## TASK REQUIREMENTS
Go through the lines below and tally those containing the string "Image". Respond with the number only.
------ GIVEN RECORDS
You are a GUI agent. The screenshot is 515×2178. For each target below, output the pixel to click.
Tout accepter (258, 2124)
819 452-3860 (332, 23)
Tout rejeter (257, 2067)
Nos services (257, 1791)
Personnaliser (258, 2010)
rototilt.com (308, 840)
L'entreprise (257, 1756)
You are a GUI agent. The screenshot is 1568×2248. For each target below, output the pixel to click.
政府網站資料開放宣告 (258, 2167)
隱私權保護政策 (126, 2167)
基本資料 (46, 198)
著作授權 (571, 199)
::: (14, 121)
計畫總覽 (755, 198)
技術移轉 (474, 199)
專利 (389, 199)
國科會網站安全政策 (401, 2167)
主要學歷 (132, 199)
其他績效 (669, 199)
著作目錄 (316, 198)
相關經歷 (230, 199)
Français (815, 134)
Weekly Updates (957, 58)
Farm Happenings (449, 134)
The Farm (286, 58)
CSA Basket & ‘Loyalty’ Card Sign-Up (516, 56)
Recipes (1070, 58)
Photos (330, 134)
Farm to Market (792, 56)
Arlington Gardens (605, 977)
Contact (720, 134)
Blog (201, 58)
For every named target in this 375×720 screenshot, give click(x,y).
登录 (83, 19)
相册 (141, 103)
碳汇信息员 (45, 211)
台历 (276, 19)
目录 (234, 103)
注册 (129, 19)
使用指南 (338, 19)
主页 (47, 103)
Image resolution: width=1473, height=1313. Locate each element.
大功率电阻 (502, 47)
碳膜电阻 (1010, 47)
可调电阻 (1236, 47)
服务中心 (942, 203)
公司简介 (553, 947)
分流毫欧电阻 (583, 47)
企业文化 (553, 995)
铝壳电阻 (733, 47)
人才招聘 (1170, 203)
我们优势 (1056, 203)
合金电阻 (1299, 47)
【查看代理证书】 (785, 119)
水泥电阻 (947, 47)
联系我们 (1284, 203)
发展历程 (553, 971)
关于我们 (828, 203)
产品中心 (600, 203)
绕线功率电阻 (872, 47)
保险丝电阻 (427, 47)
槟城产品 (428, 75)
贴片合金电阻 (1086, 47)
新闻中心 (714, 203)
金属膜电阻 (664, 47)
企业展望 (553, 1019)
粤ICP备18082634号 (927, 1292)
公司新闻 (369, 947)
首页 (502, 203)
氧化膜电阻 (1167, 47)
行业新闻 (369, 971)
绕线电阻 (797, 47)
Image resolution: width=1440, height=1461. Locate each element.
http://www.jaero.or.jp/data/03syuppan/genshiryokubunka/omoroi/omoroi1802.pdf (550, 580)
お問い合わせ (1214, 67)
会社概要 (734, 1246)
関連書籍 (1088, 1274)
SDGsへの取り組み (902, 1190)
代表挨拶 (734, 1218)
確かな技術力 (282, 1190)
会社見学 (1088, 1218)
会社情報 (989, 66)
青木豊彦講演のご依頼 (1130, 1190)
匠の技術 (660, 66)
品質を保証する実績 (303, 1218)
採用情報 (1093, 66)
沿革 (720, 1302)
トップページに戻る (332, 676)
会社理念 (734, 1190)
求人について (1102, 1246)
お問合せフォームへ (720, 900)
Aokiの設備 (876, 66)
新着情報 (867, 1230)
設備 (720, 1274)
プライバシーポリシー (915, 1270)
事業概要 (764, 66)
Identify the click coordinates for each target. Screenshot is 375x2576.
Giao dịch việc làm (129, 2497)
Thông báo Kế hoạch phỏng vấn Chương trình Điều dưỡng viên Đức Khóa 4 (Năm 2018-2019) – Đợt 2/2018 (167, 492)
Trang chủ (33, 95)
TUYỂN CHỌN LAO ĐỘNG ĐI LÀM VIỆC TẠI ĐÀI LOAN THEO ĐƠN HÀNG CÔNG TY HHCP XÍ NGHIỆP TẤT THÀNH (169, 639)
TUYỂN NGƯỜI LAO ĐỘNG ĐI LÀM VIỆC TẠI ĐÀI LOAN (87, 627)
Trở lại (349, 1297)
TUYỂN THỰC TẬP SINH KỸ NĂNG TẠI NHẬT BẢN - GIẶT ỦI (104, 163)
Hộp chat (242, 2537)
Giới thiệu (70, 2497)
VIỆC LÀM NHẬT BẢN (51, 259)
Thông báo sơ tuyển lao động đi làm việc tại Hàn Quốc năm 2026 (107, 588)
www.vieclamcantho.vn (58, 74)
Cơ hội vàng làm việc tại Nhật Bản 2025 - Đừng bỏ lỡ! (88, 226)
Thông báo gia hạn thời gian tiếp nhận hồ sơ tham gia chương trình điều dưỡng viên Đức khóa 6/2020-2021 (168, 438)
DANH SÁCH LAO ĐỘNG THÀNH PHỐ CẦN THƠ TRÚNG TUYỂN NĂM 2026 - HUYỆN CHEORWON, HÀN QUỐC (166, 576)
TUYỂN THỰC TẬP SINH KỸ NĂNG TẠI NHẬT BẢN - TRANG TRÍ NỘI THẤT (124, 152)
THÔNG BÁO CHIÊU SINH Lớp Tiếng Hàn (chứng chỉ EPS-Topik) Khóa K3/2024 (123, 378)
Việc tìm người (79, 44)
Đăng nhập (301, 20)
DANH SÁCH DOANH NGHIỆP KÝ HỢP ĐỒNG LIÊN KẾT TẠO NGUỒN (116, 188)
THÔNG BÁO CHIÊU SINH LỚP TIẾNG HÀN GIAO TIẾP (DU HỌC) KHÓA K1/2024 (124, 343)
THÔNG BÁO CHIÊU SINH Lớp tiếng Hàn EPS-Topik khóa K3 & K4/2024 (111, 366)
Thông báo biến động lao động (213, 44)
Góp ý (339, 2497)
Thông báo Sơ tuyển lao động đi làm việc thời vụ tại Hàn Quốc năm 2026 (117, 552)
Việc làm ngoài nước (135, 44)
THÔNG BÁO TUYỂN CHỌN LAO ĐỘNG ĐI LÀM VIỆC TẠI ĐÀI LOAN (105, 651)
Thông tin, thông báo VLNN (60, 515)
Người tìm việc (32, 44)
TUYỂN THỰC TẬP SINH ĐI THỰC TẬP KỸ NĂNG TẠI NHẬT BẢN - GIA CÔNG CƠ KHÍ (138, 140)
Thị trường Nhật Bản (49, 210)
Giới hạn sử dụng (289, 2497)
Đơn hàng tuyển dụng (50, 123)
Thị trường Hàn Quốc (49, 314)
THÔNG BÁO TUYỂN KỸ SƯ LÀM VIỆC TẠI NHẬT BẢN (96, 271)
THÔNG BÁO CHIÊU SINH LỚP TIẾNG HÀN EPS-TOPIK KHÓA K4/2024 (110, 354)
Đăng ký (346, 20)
------------
## WRITTEN SOLUTION
2